The Prime Minister has appointed what is thought to be the world's first Minister for Suicide Prevention in a bid to cut the number of people taking their own lives.
Health Minister Jackie Doyle-Price (pictured) will lead the national effort and try to end the stigma which stops people from seeking help, Theresa May announced as she marked World Mental Health Day.
Around 4,500 people take their lives every year in England and suicide remains the leading cause of death among men under the age of 45.
The Prime Minister has also pledged up to £1.8 million to ensure the Samaritans' helpline remains free for the next four years, to help those most in need.
Labour said a focus on suicide prevention was "long overdue" and warned a lack of funding had forced people to wait months for treatment in some areas.
Speaking at a reception to mark World Mental Health Day, Mrs May is expected to say: "When I first became Prime Minister, I stood on the steps of Downing Street and pledged to fight the burning injustices in our society.
"There are few greater examples than the injustices facing those with mental health conditions. But together we can change that.
"We can end the stigma that has forced too many to suffer in silence.

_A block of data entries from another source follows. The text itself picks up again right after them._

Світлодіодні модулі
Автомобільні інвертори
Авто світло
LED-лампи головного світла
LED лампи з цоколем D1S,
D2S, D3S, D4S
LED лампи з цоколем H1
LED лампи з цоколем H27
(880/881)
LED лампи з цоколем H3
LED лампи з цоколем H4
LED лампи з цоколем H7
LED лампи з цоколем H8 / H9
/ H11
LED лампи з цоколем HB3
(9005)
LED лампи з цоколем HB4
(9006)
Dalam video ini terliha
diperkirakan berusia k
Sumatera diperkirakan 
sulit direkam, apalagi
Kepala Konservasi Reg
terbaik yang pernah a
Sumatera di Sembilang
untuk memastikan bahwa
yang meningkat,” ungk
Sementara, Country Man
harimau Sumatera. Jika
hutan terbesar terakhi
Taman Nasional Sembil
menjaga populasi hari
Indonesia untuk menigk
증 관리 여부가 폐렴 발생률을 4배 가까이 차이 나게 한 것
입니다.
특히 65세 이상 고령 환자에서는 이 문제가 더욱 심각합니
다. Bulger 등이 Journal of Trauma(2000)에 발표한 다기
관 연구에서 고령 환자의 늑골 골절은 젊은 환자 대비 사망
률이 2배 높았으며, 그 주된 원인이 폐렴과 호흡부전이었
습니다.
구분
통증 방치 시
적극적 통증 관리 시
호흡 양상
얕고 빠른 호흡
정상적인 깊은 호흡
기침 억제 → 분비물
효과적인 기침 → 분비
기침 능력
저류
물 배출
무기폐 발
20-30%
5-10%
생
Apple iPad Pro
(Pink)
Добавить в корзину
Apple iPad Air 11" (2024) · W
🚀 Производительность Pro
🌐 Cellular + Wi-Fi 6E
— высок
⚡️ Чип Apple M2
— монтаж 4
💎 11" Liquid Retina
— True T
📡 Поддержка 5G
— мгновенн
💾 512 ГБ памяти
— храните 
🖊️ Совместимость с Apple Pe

We can prevent the tragedy of suicide taking too many lives.
"And we can give the mental wellbeing of our children the priority it so profoundly deserves."

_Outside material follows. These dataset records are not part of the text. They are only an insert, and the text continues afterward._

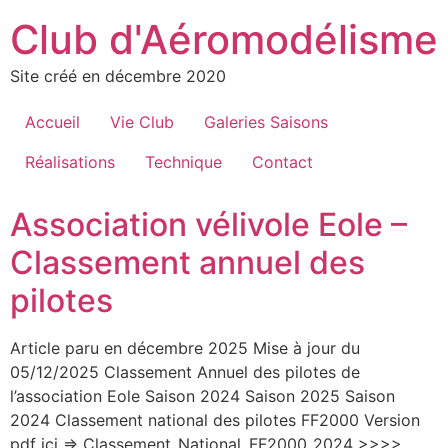
Aller
Club d'Aéromodélisme
au
contenu
Site créé en décembre 2020
Accueil
Vie Club
Galeries Saisons
Réalisations
Technique
Contact
Association vélivole Eole –
Classement annuel des
pilotes
Article paru en décembre 2025 Mise à jour du
05/12/2025 Classement Annuel des pilotes de
l’association Eole Saison 2024 Saison 2025 Saison
2024 Classement national des pilotes FF2000 Version
pdf ici => Classement_National_FF2000_2024 >>>>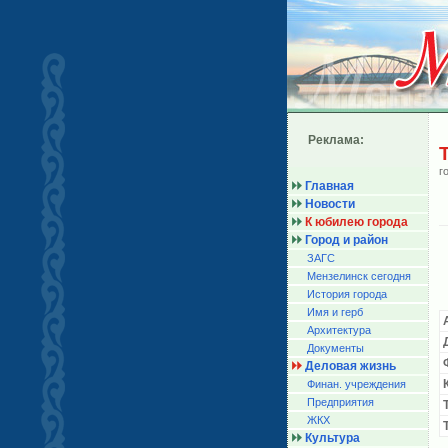
Реклама:
г
Главная
Новости
К юбилею города
Город и район
ЗАГС
Мензелинск сегодня
История города
Имя и герб
Архитектура
Документы
Деловая жизнь
Финан. учреждения
Предприятия
ЖКХ
Культура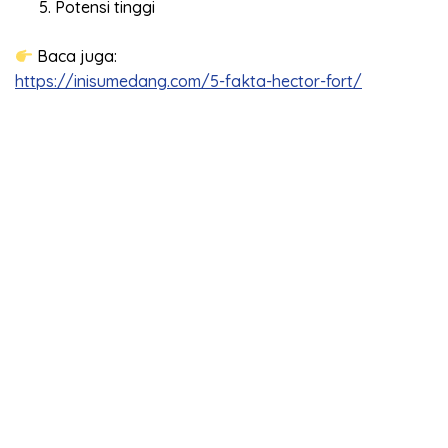
Potensi tinggi
Baca juga:
https://inisumedang.com/5-fakta-hector-fort/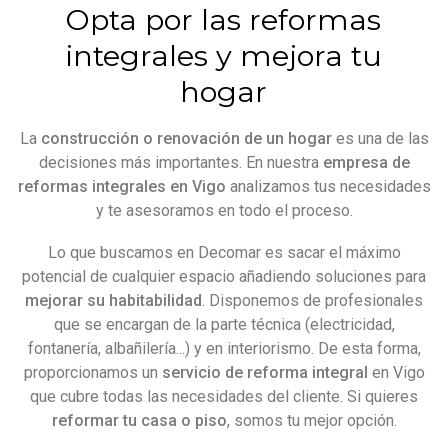
Opta por las reformas
integrales y mejora tu
hogar
La
construcción o renovación de un hogar
es una de las
decisiones más importantes. En nuestra
empresa de
reformas integrales en Vigo
analizamos tus necesidades
y te asesoramos en todo el proceso.
Lo que buscamos en Decomar es sacar el máximo
potencial de cualquier espacio añadiendo soluciones para
mejorar su habitabilidad
. Disponemos de profesionales
que se encargan de la parte técnica (electricidad,
fontanería, albañilería...) y en interiorismo. De esta forma,
proporcionamos un
servicio de reforma integral
en Vigo
que cubre todas las necesidades del cliente. Si quieres
reformar tu casa o piso
, somos tu mejor opción.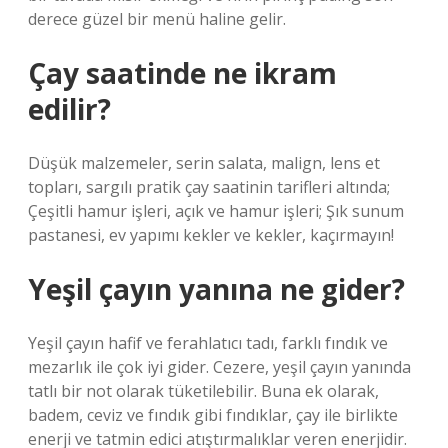
derece güzel bir menü haline gelir.
Çay saatinde ne ikram
edilir?
Düşük malzemeler, serin salata, malign, lens et
topları, sargılı pratik çay saatinin tarifleri altında;
Çeşitli hamur işleri, açık ve hamur işleri; Şık sunum
pastanesi, ev yapımı kekler ve kekler, kaçırmayın!
Yeşil çayın yanına ne gider?
Yeşil çayın hafif ve ferahlatıcı tadı, farklı fındık ve
mezarlık ile çok iyi gider. Cezere, yeşil çayın yanında
tatlı bir not olarak tüketilebilir. Buna ek olarak,
badem, ceviz ve fındık gibi fındıklar, çay ile birlikte
enerji ve tatmin edici atıştırmalıklar veren enerjidir.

The Prime Minister will also say that "parity of care" is a priority of the NHS long-term plan, which will include "record investment" in mental health.

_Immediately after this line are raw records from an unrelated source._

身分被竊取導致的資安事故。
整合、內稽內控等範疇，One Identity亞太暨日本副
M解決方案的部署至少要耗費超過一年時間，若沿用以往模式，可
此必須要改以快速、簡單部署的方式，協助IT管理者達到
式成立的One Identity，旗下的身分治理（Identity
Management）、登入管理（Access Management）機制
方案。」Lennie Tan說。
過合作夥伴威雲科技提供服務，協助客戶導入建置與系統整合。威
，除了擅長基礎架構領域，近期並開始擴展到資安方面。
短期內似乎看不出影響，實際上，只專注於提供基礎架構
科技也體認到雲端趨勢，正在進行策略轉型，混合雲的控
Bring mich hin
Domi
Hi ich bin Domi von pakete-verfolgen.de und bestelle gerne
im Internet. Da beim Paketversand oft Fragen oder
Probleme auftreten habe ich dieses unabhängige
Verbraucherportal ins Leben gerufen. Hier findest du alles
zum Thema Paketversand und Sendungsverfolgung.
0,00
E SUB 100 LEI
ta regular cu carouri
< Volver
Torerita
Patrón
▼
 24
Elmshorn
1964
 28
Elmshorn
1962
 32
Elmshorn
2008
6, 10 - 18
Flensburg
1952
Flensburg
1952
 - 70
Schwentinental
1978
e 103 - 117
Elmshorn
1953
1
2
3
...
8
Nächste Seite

Ms Doyle-Price, now Minister for Mental Health, Inequalities and Suicide Prevention, will ensure every local area has effective plans in place to stop unnecessary deaths and investigate how technology can help identify those most at risk.
She said: "I understand how tragic, devastating and long-lasting the effect of suicide can be on families and communities.
"In my time as health minister I have met many people who have been bereaved by suicide and their stories of pain and loss will stay with me for a long time.
"It's these people who need to be at the heart of what we do and I welcome this opportunity to work closely with them, as well as experts, to oversee a cross-Government suicide prevention plan, making their sure their views are always heard."
Health Secretary Matt Hancock said: "We're already making progress when it comes to suicide prevention, the suicide rate is at its lowest for seven years.
"But we need to do more to challenge the stigma that people with mental ill-health face and make sure they feel they can reach out for help.
"I am delighted we are appointing Jackie Doyle-Price as our dedicated Minister for Suicide Prevention, and I know she will make a real difference.
"Every suicide is a preventable death and we are determined to do everything we can to tackle the tragedy of suicide."
The Government has also reasserted its commitment to tackling mental health among young people.
New mental health support teams will work with schools to ensure young people get the help they need.
Schools will also be given help to measure their students' health, including their mental wellbeing, under the plans.
A new report will be published into the state of young people's mental health every year on World Mental Health Day, it said.
The second day of the Global Ministerial Mental Health Summit in London takes place on Wednesday.
Labour has had a shadow cabinet minister for mental health since 2015 and the party has pledged to increase spending on services and protect budgets.
The current shadow minister, Barbara Keeley, said: "A focus on suicide prevention is long overdue given the appalling increase in suicide rates since 2010, particularly among young people, but it also needs proper funding of front line services.
"Mental health services are still being underfunded by the Conservative government, with one in 10 CCGs (Clinical Commissioning Groups) failing to meet the mental health investment standard in the last year - that is leading to adults having to wait as many as four months for treatment in certain areas, while one in four children are being rejected for treatment after referral."